At this point Ra slowly eased himself out of his chair and moved through to the kitchen to make himself a cup of tea. Te Arepa was not to be fobbed off this easily.

“And Diego? Did anything else happen to him?” Te Arepa could not bear the thought of the story ending.

Ra laughed. “A whole life happened to him. Where do you think my uncles and aunts came from?”

“But did he do any other famous things?”

“My word, yes. He received a moko. Became a famous Pakeha-Maori. A land court judge. Returned to Spain too, as an old man.”

“Why did he do that after everything that had happened to him? After his brothers had betrayed him and his fortune had gone?”

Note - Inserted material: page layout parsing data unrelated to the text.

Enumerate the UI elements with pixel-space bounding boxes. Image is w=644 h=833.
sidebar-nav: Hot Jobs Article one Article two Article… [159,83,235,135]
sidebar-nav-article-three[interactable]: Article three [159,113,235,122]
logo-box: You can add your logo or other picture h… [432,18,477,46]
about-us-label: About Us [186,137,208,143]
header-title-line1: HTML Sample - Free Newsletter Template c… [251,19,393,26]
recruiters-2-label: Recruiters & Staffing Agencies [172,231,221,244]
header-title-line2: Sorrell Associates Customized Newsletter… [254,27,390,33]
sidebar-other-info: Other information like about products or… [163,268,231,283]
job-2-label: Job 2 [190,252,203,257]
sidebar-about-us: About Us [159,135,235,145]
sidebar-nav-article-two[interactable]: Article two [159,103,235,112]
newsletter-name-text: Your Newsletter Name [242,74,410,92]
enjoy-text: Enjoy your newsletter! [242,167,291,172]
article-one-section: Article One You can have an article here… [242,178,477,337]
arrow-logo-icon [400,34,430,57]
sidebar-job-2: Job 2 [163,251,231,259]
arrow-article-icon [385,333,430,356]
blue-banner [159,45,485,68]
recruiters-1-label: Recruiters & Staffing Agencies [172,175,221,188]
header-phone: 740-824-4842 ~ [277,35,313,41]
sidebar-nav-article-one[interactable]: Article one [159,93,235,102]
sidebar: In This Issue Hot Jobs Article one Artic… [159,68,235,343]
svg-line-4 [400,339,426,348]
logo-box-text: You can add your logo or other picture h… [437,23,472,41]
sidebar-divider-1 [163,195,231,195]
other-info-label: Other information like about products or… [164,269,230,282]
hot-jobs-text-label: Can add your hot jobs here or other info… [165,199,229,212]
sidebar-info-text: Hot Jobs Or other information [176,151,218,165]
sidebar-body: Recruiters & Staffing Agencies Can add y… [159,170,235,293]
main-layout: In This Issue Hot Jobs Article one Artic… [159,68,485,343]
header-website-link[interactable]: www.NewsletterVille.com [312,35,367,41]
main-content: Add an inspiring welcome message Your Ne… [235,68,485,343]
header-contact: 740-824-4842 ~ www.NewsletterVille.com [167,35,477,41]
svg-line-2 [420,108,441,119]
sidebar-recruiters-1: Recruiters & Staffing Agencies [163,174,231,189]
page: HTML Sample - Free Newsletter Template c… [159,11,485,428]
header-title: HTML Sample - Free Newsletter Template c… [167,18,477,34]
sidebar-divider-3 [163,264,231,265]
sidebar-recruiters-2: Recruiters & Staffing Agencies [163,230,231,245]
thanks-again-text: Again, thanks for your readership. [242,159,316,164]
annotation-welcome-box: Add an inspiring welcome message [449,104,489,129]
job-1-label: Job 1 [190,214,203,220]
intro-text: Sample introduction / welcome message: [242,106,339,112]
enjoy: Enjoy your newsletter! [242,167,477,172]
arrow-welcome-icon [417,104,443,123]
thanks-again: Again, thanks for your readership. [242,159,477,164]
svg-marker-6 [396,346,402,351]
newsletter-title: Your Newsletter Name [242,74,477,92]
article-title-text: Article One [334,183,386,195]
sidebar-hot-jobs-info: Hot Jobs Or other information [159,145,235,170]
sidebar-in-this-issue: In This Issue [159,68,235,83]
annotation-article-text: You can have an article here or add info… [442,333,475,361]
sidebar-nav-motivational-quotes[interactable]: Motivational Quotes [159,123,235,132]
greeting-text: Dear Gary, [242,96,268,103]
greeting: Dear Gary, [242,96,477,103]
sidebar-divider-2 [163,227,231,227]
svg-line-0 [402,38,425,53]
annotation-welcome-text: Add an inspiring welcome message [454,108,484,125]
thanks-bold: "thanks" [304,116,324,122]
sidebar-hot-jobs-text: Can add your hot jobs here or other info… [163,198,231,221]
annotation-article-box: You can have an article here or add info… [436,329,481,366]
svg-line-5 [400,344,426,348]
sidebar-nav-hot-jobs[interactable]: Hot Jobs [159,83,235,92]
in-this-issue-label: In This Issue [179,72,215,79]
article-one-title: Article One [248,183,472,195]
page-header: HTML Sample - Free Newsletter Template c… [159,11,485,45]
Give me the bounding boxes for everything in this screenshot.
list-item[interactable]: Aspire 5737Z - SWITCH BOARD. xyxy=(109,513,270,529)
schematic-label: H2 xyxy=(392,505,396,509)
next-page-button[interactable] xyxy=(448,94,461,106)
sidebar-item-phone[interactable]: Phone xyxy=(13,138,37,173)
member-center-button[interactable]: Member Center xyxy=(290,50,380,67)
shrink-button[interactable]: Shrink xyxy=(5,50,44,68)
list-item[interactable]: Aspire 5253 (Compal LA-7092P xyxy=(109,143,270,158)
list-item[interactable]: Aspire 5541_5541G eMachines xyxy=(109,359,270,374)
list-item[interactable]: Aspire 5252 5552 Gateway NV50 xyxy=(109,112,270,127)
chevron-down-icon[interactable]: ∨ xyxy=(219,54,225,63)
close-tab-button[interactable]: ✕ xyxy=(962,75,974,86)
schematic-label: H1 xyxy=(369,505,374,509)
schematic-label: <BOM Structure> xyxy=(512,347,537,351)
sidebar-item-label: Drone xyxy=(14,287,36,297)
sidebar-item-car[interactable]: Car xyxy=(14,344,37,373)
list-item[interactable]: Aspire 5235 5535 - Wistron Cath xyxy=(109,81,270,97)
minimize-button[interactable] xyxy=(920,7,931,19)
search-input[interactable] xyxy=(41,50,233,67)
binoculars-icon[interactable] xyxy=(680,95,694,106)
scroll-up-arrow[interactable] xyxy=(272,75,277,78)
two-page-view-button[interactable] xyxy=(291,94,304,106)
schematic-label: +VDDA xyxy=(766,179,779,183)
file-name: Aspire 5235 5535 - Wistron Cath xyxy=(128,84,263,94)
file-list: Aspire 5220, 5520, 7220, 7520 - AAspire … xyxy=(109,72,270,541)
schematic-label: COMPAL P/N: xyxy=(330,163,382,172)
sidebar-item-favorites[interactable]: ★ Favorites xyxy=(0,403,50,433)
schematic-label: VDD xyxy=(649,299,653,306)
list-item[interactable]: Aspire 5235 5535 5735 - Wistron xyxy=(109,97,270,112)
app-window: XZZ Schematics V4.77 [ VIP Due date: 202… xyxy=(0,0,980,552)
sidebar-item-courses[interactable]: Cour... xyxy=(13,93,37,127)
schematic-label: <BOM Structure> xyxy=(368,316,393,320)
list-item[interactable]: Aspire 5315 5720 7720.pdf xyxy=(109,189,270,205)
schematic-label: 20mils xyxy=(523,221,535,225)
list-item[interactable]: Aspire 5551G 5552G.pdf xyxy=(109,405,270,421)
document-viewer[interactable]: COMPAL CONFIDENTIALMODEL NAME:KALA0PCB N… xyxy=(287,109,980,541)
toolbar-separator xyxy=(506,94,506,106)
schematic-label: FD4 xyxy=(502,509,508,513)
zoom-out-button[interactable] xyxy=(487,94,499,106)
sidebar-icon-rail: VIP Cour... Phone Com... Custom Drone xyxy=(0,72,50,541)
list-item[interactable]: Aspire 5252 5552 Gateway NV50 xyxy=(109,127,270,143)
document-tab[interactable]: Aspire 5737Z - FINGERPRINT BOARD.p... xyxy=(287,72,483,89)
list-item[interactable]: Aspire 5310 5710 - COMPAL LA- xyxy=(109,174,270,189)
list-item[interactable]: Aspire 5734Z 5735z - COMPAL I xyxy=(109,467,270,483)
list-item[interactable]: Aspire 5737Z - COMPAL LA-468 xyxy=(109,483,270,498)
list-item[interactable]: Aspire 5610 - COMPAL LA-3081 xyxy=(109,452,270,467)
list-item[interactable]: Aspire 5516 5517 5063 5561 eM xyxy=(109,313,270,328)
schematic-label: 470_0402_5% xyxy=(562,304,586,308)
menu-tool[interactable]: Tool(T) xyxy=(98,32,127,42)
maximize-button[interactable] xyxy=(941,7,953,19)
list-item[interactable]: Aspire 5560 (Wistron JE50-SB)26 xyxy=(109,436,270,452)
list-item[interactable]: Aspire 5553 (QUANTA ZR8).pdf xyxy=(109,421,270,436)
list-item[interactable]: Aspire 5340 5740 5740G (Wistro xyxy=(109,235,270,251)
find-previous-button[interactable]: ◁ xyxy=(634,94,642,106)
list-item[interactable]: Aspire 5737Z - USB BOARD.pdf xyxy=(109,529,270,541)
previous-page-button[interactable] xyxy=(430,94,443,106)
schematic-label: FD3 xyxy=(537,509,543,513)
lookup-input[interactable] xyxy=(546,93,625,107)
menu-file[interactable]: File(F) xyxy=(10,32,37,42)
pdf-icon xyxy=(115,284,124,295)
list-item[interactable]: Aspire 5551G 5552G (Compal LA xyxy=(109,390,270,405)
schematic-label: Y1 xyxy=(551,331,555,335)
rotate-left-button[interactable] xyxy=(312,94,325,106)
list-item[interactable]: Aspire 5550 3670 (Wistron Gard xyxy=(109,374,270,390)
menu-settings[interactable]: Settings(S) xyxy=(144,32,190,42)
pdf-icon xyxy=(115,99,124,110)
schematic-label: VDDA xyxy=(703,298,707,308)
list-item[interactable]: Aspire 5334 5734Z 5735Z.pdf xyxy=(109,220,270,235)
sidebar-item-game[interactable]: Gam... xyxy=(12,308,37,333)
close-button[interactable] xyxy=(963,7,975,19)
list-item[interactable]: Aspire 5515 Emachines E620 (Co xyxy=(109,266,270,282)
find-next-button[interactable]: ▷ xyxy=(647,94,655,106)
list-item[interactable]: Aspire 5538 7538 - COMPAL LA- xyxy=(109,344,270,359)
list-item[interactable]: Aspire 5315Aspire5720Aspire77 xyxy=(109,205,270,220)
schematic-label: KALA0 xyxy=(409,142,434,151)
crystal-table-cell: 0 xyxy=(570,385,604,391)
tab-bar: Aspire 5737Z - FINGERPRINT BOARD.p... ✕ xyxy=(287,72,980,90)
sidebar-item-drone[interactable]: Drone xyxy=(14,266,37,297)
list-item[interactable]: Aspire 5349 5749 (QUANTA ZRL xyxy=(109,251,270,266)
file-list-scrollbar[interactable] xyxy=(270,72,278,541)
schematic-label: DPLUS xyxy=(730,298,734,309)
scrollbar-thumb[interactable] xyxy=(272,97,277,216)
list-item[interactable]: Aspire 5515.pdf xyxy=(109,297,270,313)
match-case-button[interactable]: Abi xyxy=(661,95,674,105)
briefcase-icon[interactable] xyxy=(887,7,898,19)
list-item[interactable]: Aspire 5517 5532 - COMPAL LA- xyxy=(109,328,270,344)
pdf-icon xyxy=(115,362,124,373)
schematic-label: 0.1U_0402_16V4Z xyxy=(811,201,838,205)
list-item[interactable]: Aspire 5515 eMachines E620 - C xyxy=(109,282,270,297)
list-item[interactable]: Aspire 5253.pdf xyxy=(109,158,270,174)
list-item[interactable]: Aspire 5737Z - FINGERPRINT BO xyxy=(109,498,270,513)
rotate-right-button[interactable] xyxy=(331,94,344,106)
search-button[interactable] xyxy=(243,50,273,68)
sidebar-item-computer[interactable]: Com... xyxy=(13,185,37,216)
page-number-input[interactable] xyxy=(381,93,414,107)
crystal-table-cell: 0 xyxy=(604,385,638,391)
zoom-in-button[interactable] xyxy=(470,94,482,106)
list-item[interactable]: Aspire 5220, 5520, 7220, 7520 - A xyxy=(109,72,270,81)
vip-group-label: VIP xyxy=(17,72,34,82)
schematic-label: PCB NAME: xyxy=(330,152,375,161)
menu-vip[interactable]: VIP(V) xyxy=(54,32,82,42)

“That was the reason. Some small part of him had to know. Had to be sure that what he thought had happened to him was the truth. It had been the great turning point in his life and after years of land court hearings he had come to know a little about property, treachery and lies. He had to know.”

“So he just sailed off and left your grandmother?”

“She had died some years earlier. He was an old man by then. But there was a restlessness in him that had never gone away. He knew the only way to get rid of it, the only way to find any peace, was to return to Barcelona and confront his brothers. This time he had no desire for their property or wealth: he wanted something else. Something hard to pin down. Justice, maybe.”